Julian Lesser, who was elected as the federal Member of Parliament for Berowra in NSW in July 2016, has spoken about his father’s suicide in his maiden speech. You can read the full transcript of his speech here. The key extract in which Julian speaks about suicide prevention is published below.
My father loved music.
He played 2CH on the radio from the moment he woke up to the moment he went to bed. Easy listening music was the sound-track of my childhood.
But the day he died the music died with him, and it was years before I could listen to his music again without tearing up.
Over the past twenty years I have gone back over the week leading up to my father’s death too many times – and I keep thinking back to the signs he was giving us.
Although we had always been a family that hugged each other, my father had started giving us all very long hugs.
My father prided himself on being a great car parker and yet the week before he died he didn’t seem to care how he parked. In hindsight it’s clear that something had changed.
I knew it but didn’t say anything.
You ask yourself, what could I have done?
What should I have said? Could I have reached out in a way that I didn’t? Could I have said, as we say now, “Are you OK?”
I reflect on my own conduct the night before my father died, when he asked if I could help him polish his shoes before he left for a dinner at my brother’s school.
I remember as a self-absorbed 20 year old the petulance and rudeness with which I waived away the opportunity to help my father, a man who so often helped me, and not a day goes by that I don’t regret it.
Suicide, they used to say, is a victimless crime, but they never count the loved ones left behind.
In the past 20 years we have changed our approach to suicide, depression and mental health.
And while there has rightly been a focus on the mental health of adolescents and young people, we must remember that people suffering at other stages in their lives are equally important.
And sadly the number of older people taking their own lives is increasing – my own father was fifty five.
In these past 20 years, we have spent millions on mental health and suicide prevention. Every government has tried – but despite all the good will, it is a fight we are losing.

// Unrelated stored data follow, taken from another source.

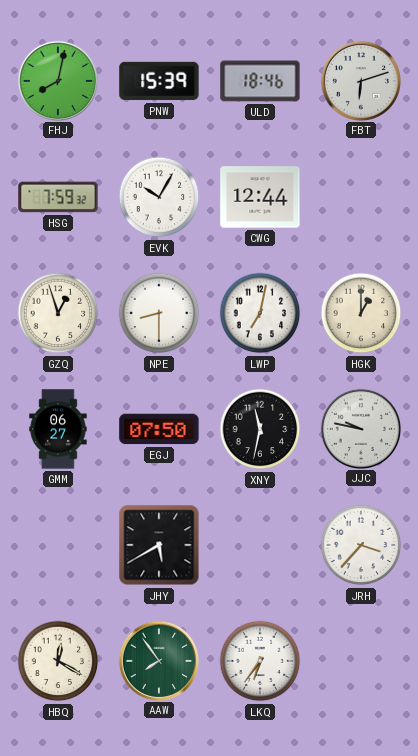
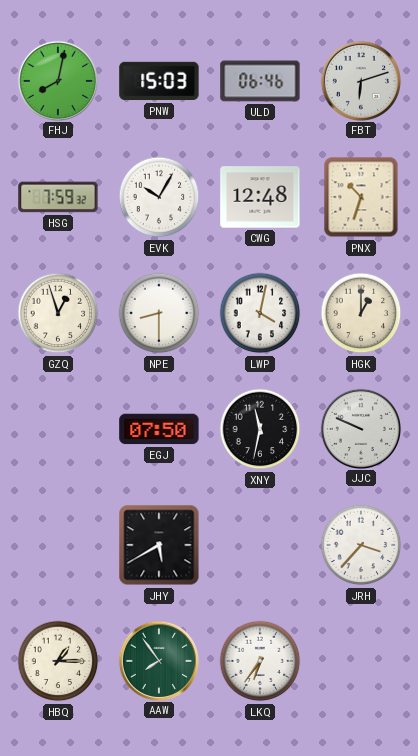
PNW: 15:39 -> 15:03
ULD: 18:46 -> 06:46
CWG: 12:44 -> 12:48
PNX: none -> 10:33
LWP: 7:02 -> 4:02
GMM: 06:27 -> none
JJC: 9:47 -> 9:49
HBQ: 12:20 -> 1:15
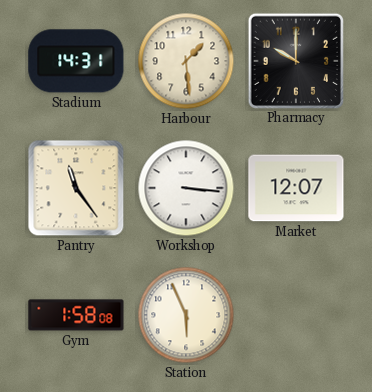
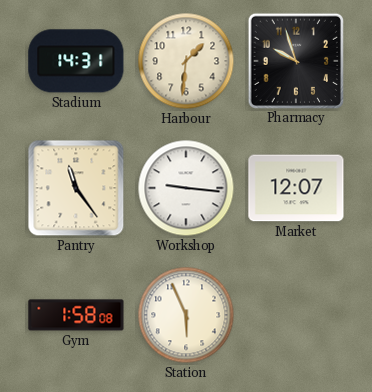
Harbour: 1:29 -> 1:31
Pharmacy: 10:00 -> 9:57
Workshop: 3:16 -> 9:16
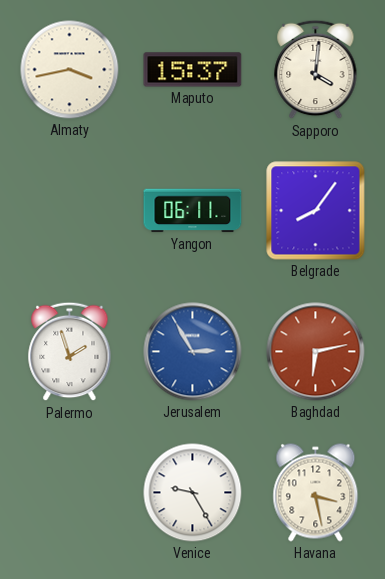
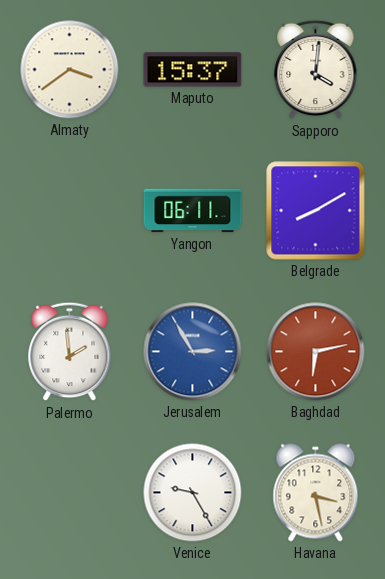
Almaty: 3:43 -> 3:39
Belgrade: 8:06 -> 8:10
Palermo: 1:57 -> 1:59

In my own electorate we have had more than 100 people take their own lives in the last eight years. And across Australia eight people die by suicide every day.
All this shows that government money alone will not solve this epidemic. Treating depression as purely a medical issue is not working.

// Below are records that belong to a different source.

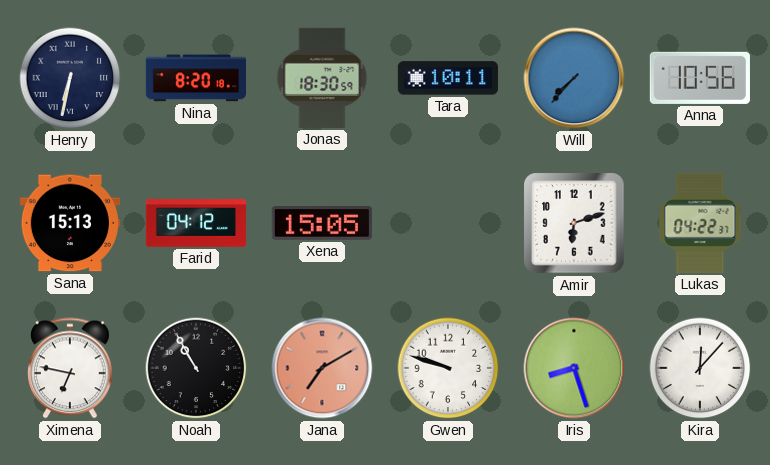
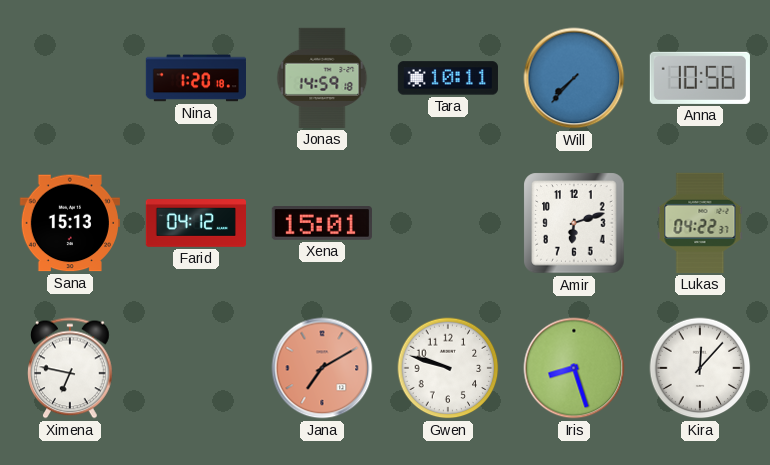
Henry: 6:32 -> none
Nina: 8:20 -> 1:20
Jonas: 18:30 -> 14:59
Xena: 15:05 -> 15:01
Noah: 10:55 -> none
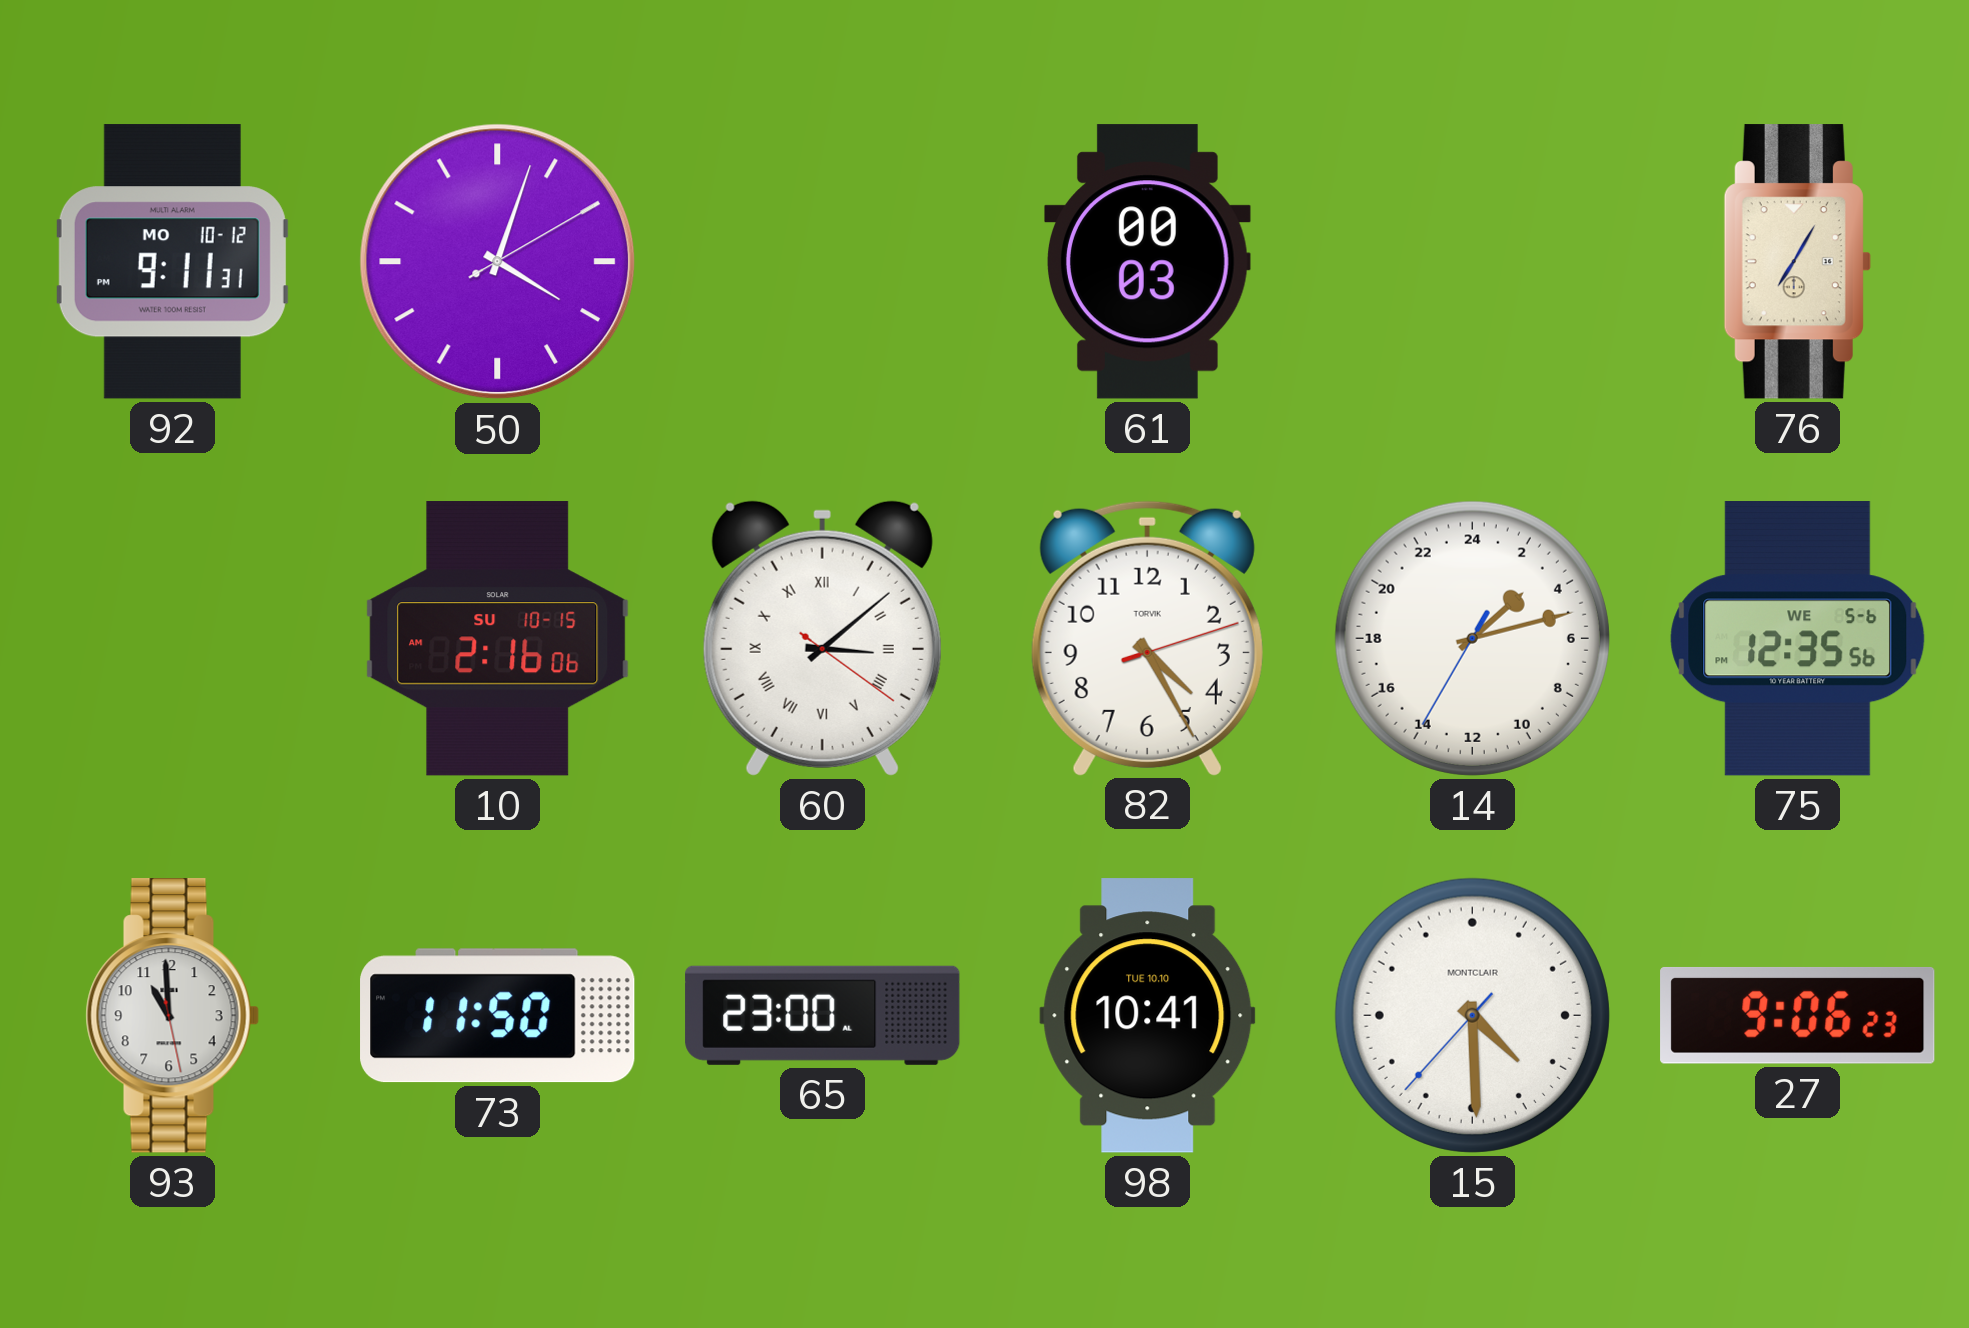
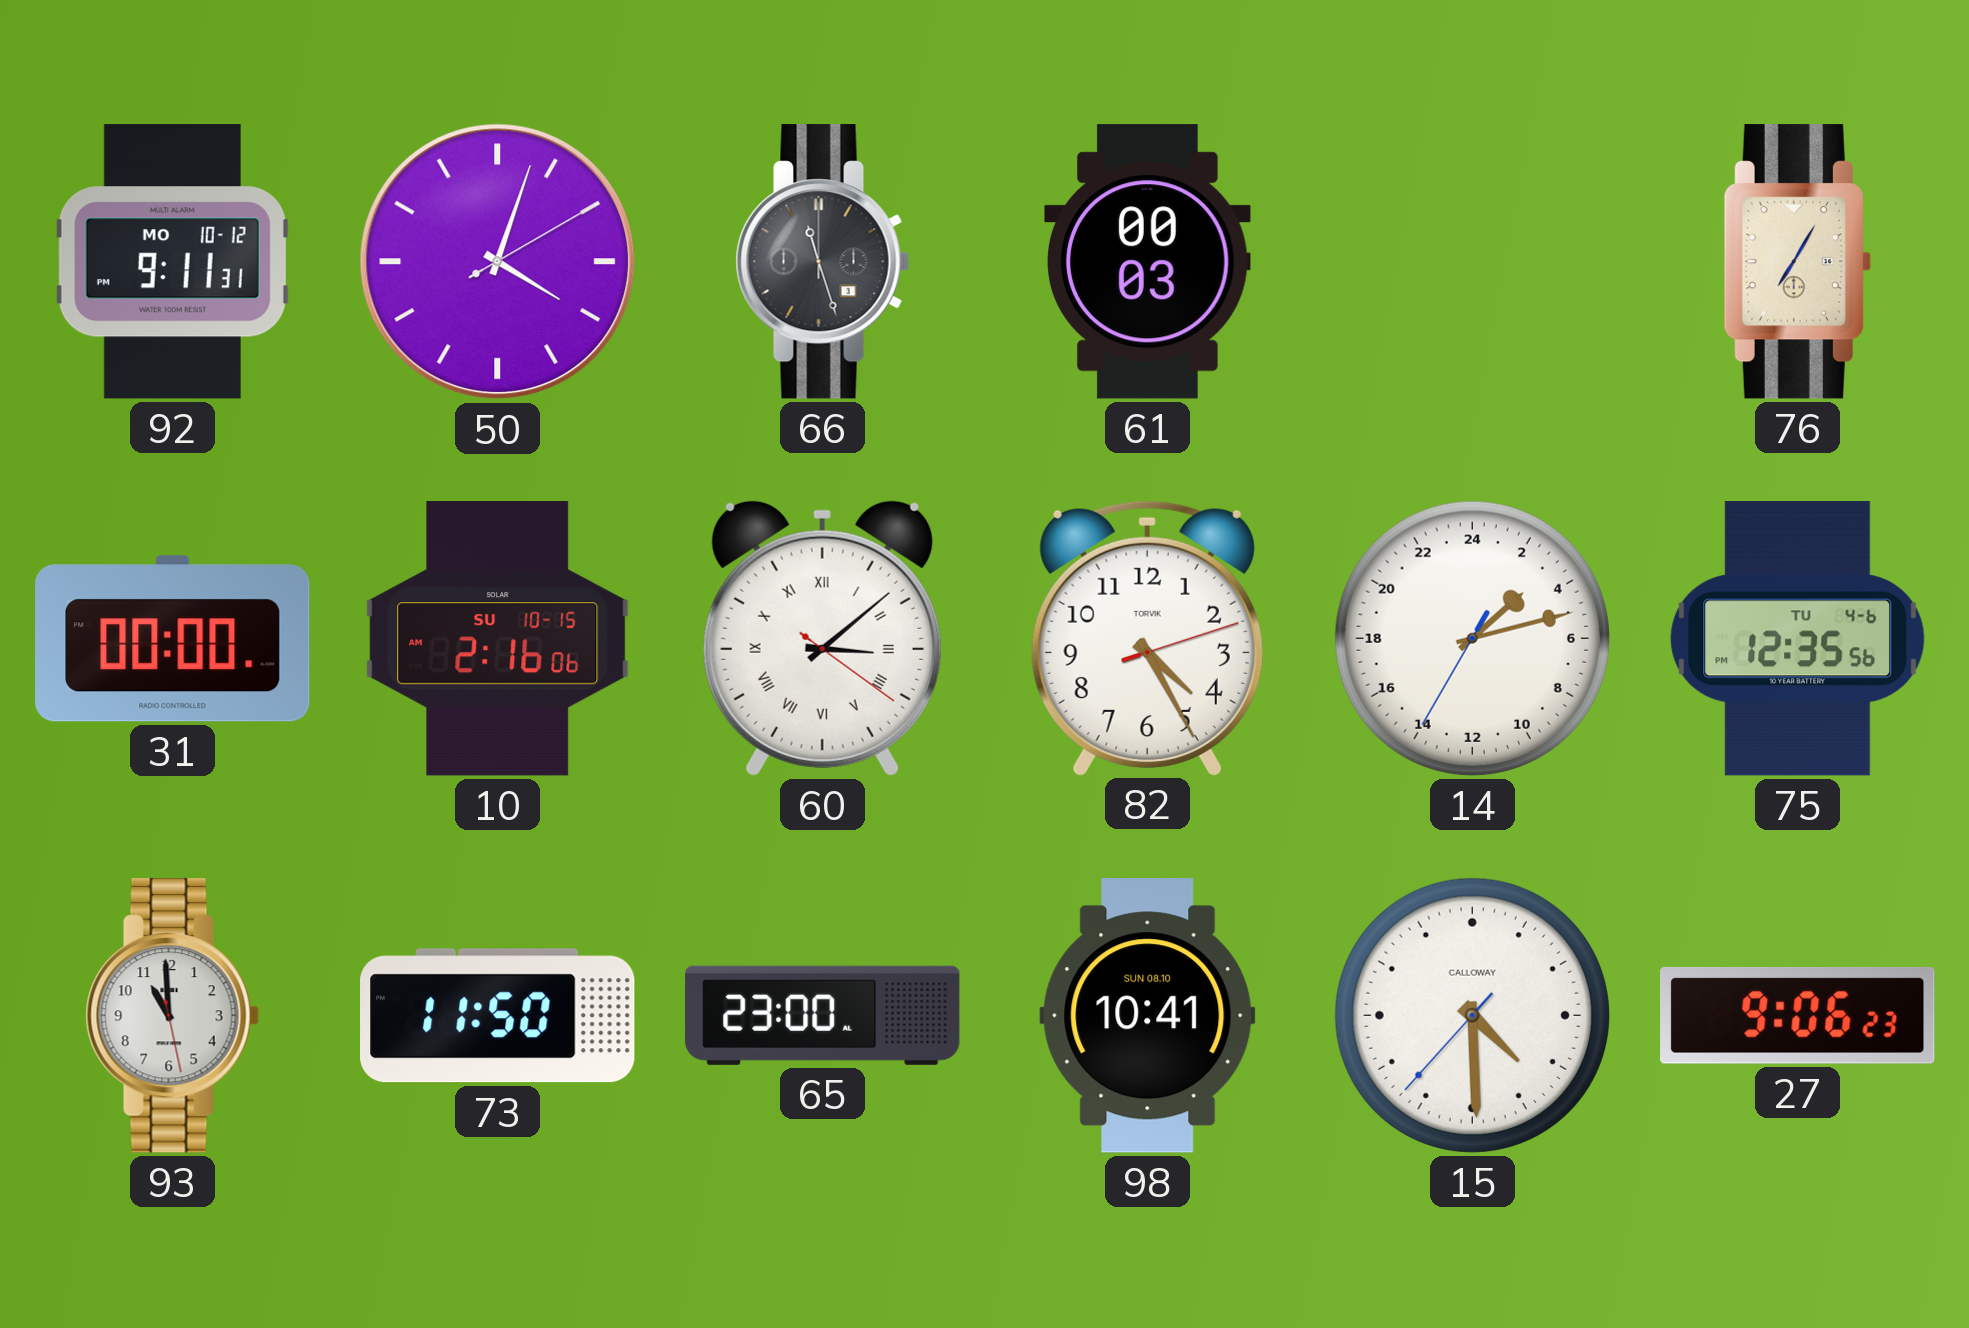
66: none -> 11:27
31: none -> 00:00
75 date: WE 5-6 -> TU 4-6
98 date: TUE 10.10 -> SUN 08.10
15 brand: MONTCLAIR -> CALLOWAY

Rather we need to rebuild caring communities where people know and notice the signs and acknowledge the people around them.
Where we ask “Are you OK?”, or more directly “Are you contemplating suicide?”
And we need to create the conditions where those who are thinking about suicide feel comfortable enough to ask for help.
Through my work in this place, I want to help empower Australians to build a greater sense of community.
I have seen active engagement in community combat loneliness and enable people to see a world outside themselves.
In a society where people are more pressured and more isolated than ever before, active engagement in community fosters civility, courtesy and understanding, virtues that are too often undervalued and supplanted by anger.
There is a role for government in supporting organisations and individuals that reach out to the socially isolated in our community, even in the face of continued rejection.
And there is a role for government in fostering innovative solutions that address suicide prevention, depression and mental health – enabling communities to learn from what has worked and connecting those efforts across our country.
I want to acknowledge the Prime Minister’s personal interest in suicide prevention and the leadership he and the Health Minister took in devising the National Suicide Prevention Strategy.
As a member of this House I want to do what I can to help pierce the loneliness, the desperation and the blackness that people who suffer depression feel.
During my time here I will always be an advocate for better mental health policy.